- _Input data_
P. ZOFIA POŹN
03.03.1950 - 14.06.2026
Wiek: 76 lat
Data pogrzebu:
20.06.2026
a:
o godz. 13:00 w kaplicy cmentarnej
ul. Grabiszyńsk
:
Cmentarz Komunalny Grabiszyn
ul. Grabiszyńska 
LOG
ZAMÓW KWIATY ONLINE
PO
* * *
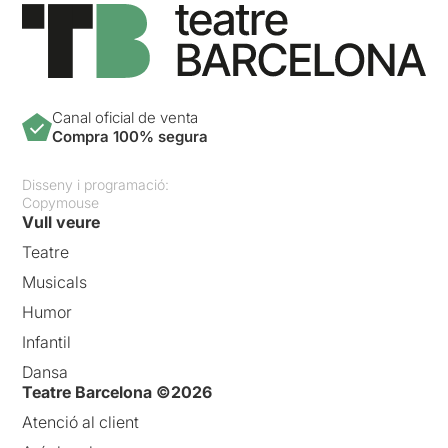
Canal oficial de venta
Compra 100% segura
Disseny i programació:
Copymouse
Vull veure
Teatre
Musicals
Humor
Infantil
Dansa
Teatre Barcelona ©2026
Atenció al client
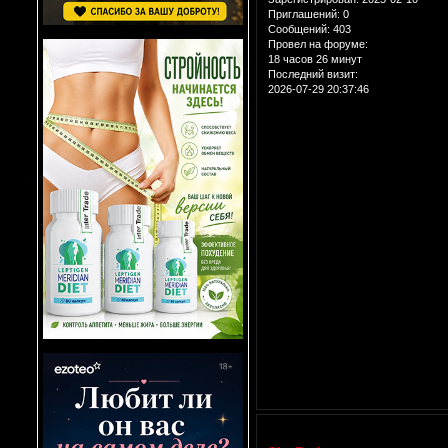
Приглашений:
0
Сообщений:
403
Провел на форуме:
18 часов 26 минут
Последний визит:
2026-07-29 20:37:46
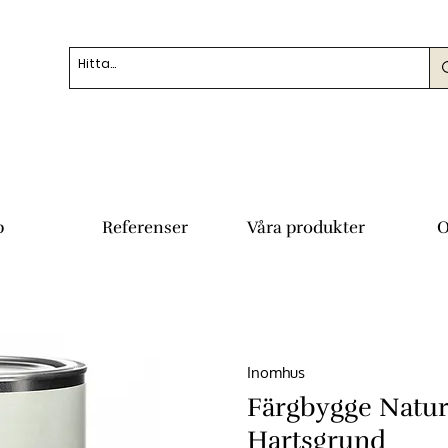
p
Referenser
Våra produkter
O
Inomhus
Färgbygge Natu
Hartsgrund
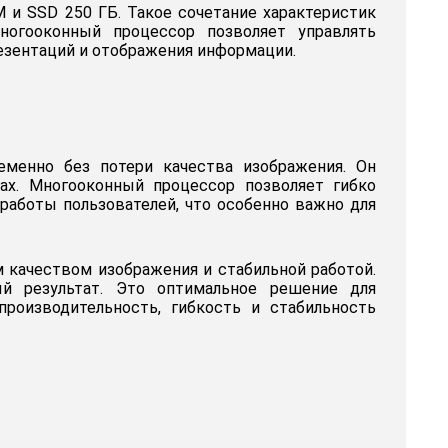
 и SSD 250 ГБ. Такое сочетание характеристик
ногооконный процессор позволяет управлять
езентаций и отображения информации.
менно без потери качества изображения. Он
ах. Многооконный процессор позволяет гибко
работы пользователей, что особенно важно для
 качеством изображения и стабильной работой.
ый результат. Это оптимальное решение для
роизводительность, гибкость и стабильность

- _Work order_
Starting at the line above with "Färgbygge Natu", output every line exactly up to and including the line with "роизводительность, гибкость и стабильность", but none of the pictures.

- _Response to the exercise_
Färgbygge Natu
Hartsgrund
 и SSD 250 ГБ. Такое сочетание характеристик
ногооконный процессор позволяет управлять
езентаций и отображения информации.
менно без потери качества изображения. Он
ах. Многооконный процессор позволяет гибко
работы пользователей, что особенно важно для
 качеством изображения и стабильной работой.
ый результат. Это оптимальное решение для
роизводительность, гибкость и стабильность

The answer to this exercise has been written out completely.